# My best Friend



## stone_dragone (Apr 20, 2007)

On Wednesday, 18th of April within the city limits of Enterprise, AL, a heartless bastard used a .22 rifle behind my house (10 feet from where my son plays, by the way) and shot my housecat Ares. Ares is an indoor cat that had snuck outside. He was bothering no one and was simply the target of someone else's random cruelty. 

Before you discount my family's pain based on the fact that Ares is "just a cat," understand that He was a source of great calm following both my deployments to Iraq. When I was gone, he watched over my wife and child like a guardian angel, giving attention and warmth when Daddy couldn't. When my wife was pregant with our son and on bedrest for nearly 3 months, he laid beside her and kept her sanity. He was the first to greet us when we brought our Bowen home from the hospital. He watched over him in his crib and never hinted at any plan to put him in danger (smothering him for body heat or such). He is far more loving than any human I have ever met.

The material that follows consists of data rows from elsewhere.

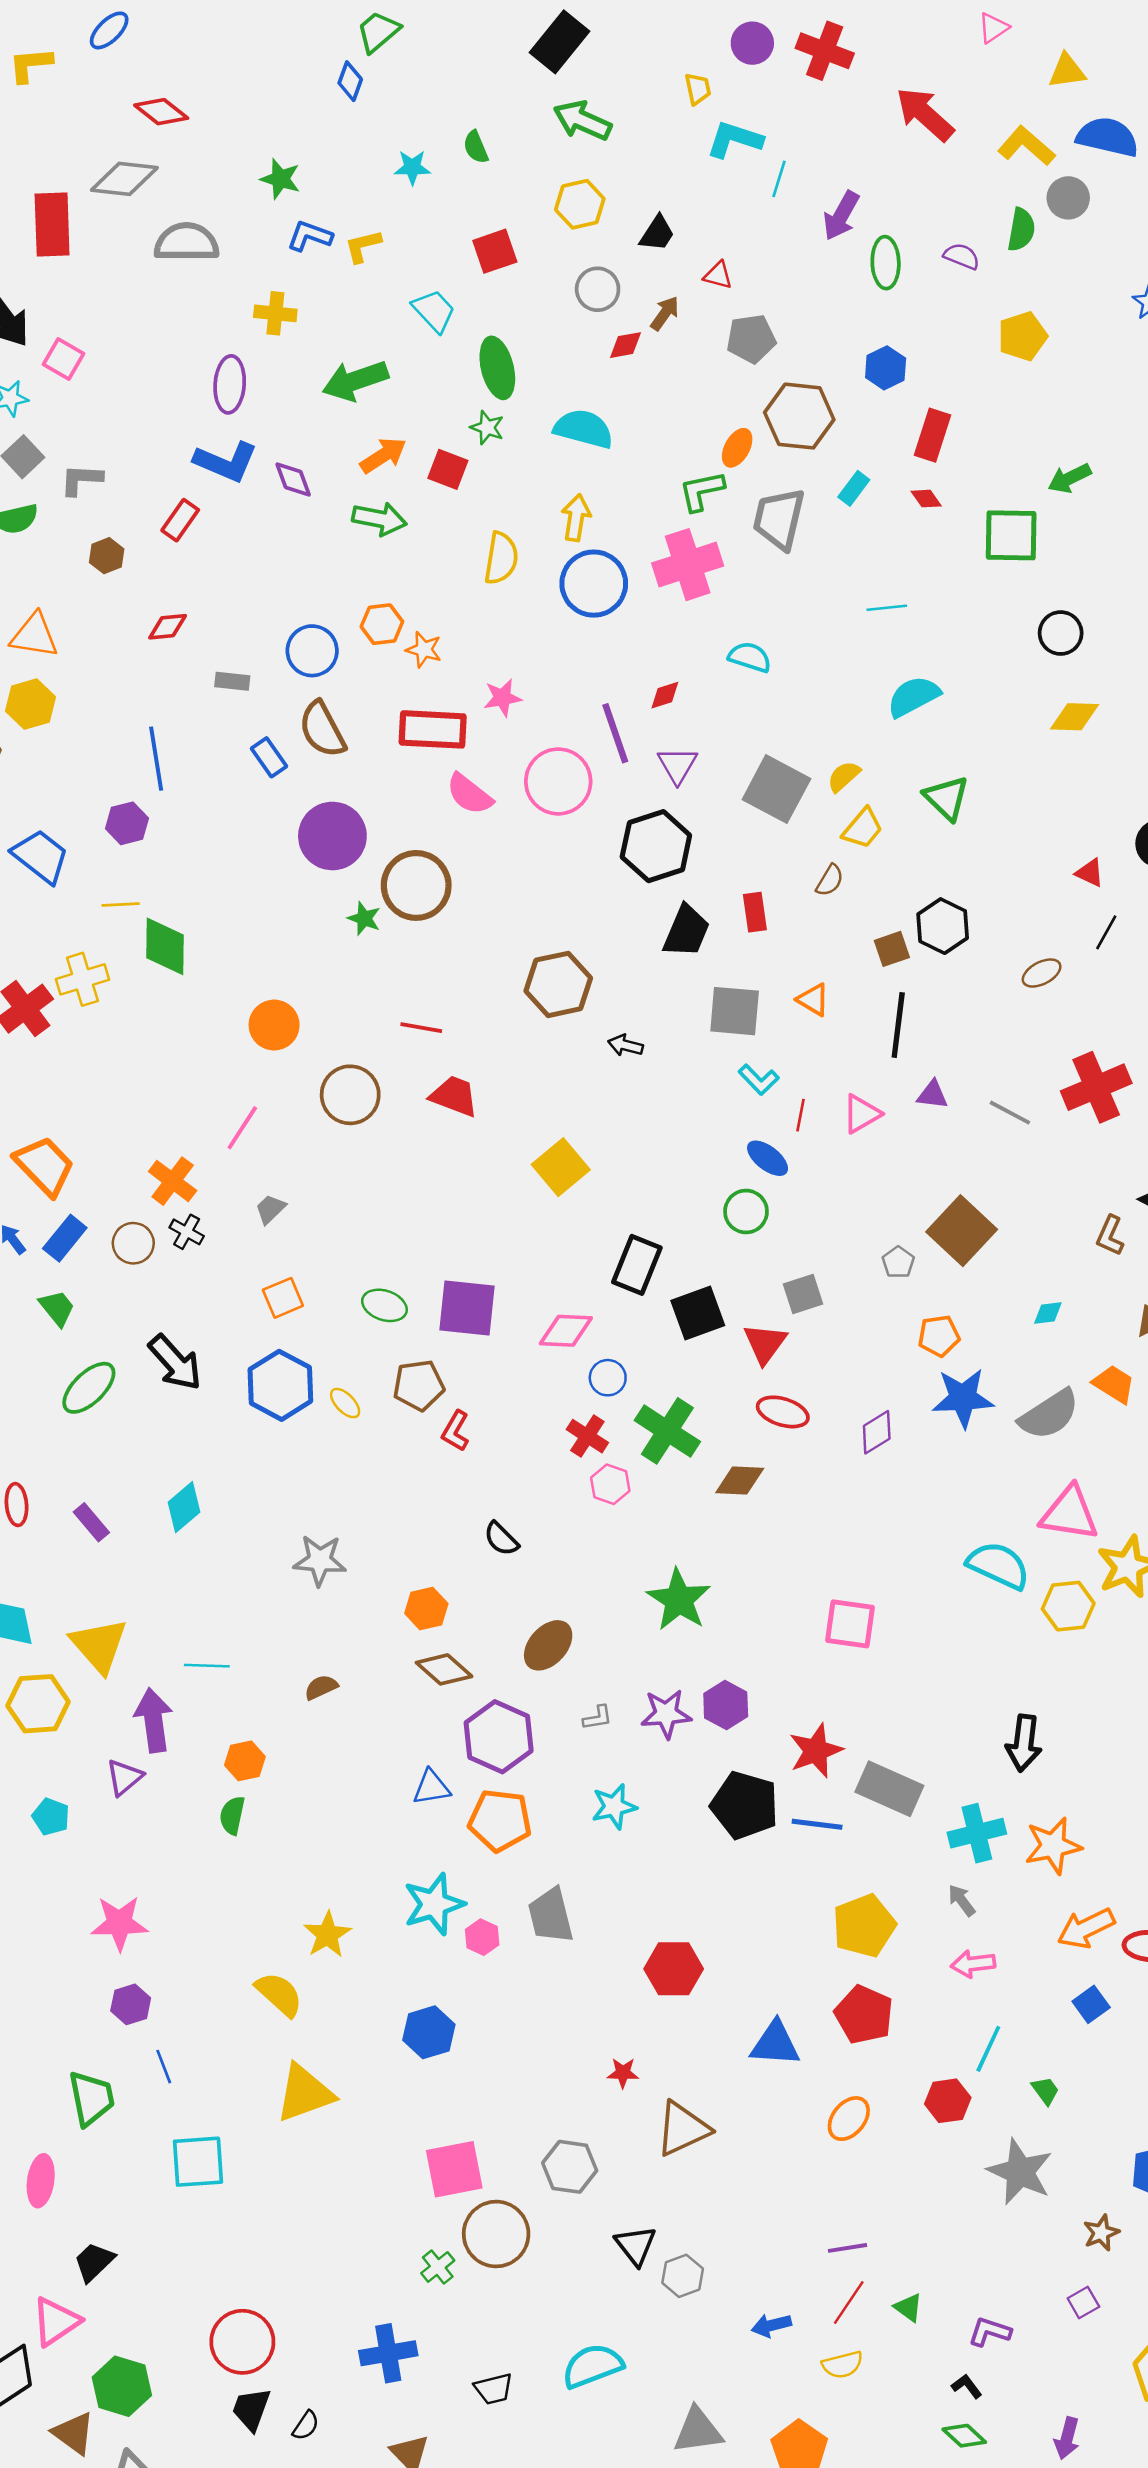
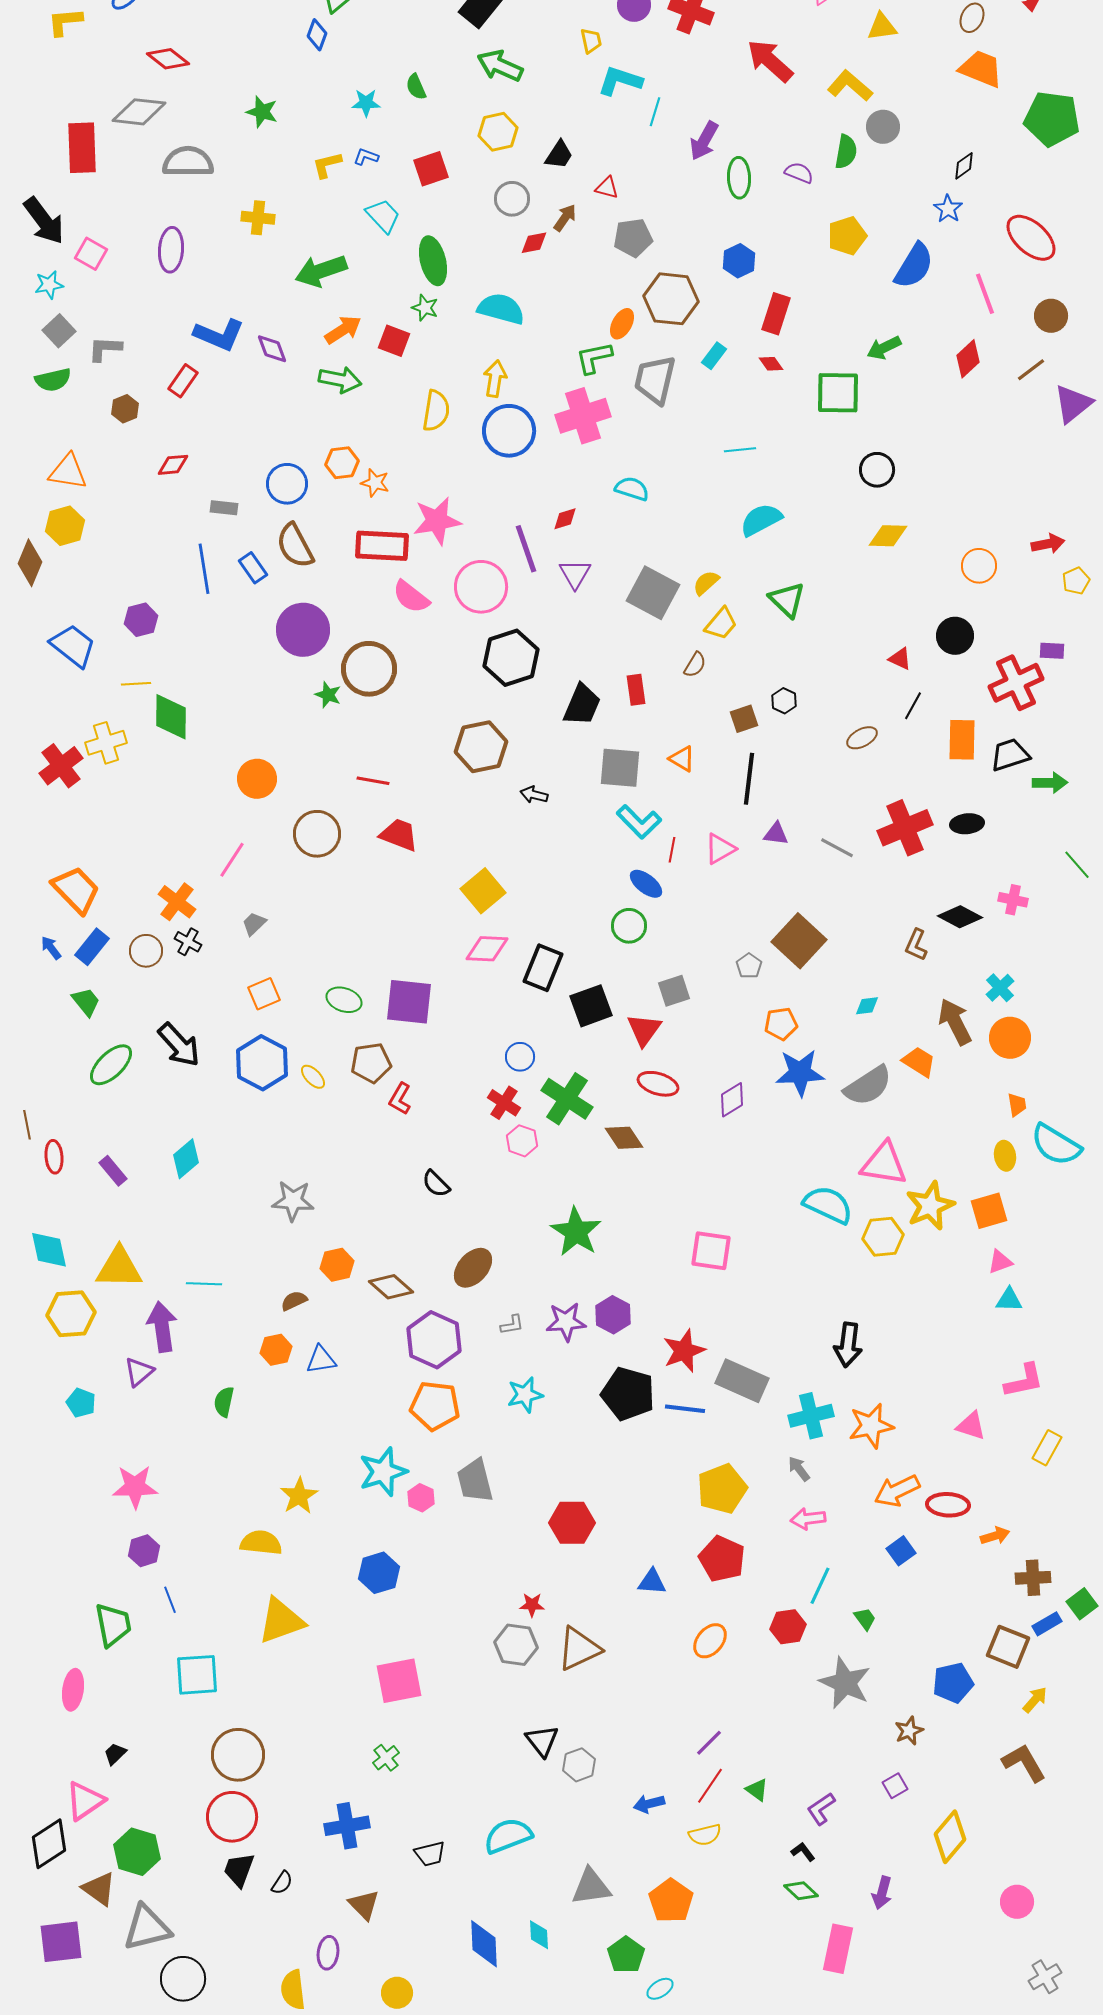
blue semicircle: (1108, 137) -> (914, 266), moved, turned 108
blue L-shape: (310, 236) -> (366, 157), moved, size x0.7
purple ellipse: (230, 384) -> (171, 250), moved
pink star: (502, 698) -> (437, 521), size x1.6
blue line: (156, 759) -> (204, 569), moved
black hexagon: (656, 846) -> (511, 658), moved
black hexagon: (943, 926) -> (784, 701), size x0.6
cyan L-shape: (759, 1080) -> (639, 822), size x1.4
pink diamond: (566, 1331) -> (487, 949), moved
brown diamond: (740, 1480) -> (624, 1138), turned 54
orange hexagon: (426, 1609) -> (337, 1265), moved
yellow triangle: (99, 1645) -> (119, 1268), turned -48
orange hexagon: (245, 1761) -> (276, 1350), moved
blue triangle: (431, 1787) -> (321, 1360), moved
yellow semicircle: (279, 1994) -> (261, 1543), turned -36
blue triangle: (775, 2044) -> (652, 1582), size x0.7
gray hexagon: (570, 2167) -> (516, 1645), moved
brown circle: (496, 2234) -> (238, 1755), moved
purple line: (847, 2248) -> (709, 1743), turned -36
black trapezoid: (94, 2262) -> (115, 1754), size x0.7
purple L-shape: (990, 2332) -> (821, 1809), turned -52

You may notice that I use was and is interchangebly. That is because he is still alive, but this afternoon my wife and I go to see him ffor the last time before they put him to sleep. The bullet severed the nerve bundle that controls his hind legs and he will never be able to move again. Right now, he requires medical assistance to be able to urinate and void his bowels. The vet wanted to give 24 to 48 hours of observation to see if he regains any movement. If he hasn't regained any by this afternoon, he will have to be put down.

My wife and I have taken this very hard as Ares is like a silent son with impeccable timing, always there when you need him. It is no exageration to say that Ares is my best friend and he will be missed terribly.


----------



## Makalakumu (Apr 20, 2007)

I am so sorry for your loss.  People who do or even talk about happened to your friend are the kind of scum whose parents should have paddled their asses A LOT more...


----------



## Lisa (Apr 20, 2007)

Having recently put down a family friend (canine kind) myself, I understand your pain.


----------



## Flying Crane (Apr 20, 2007)

Ouch man, that really hurts.  It actually brought tears to my eyes.  I am really really sorry, i just cannot understand the random, stupid, heartless cruelty that some people are capable of. 

My wife and I have a cat who is chronically ill with asthma and a potential diabetic condition.  he requires daily medication, and the meds make him a little crazy which means we often don't get much sleep.  But he's our little boy, he is heartbreakingly affectionate, and we love him and we stick by him.  It wouldn't be any other way.  

People sometimes trivialize the connection a person can have with a pet, but I know it's really really strong, and they are the same as family.  I often prefer the company of animals over that of most people.

you'll get thru it, but it sucks and it's just plain wrong.  I wish I could say more.


----------



## Kacey (Apr 20, 2007)

I'm so sorry some idiot did this - know that you made your cat's life as happy as he made yours, and the best thing you can do, if he won't be happy, is ensure he won't be in pain.


----------



## IcemanSK (Apr 20, 2007)

Pets ARE family for most caring people. This was a cold, heartless at. I'm very sorry for your loss.:asian:


----------



## HKphooey (Apr 20, 2007)

World is full of idiots.  Sorry to hear that you have lost a beloved pet.  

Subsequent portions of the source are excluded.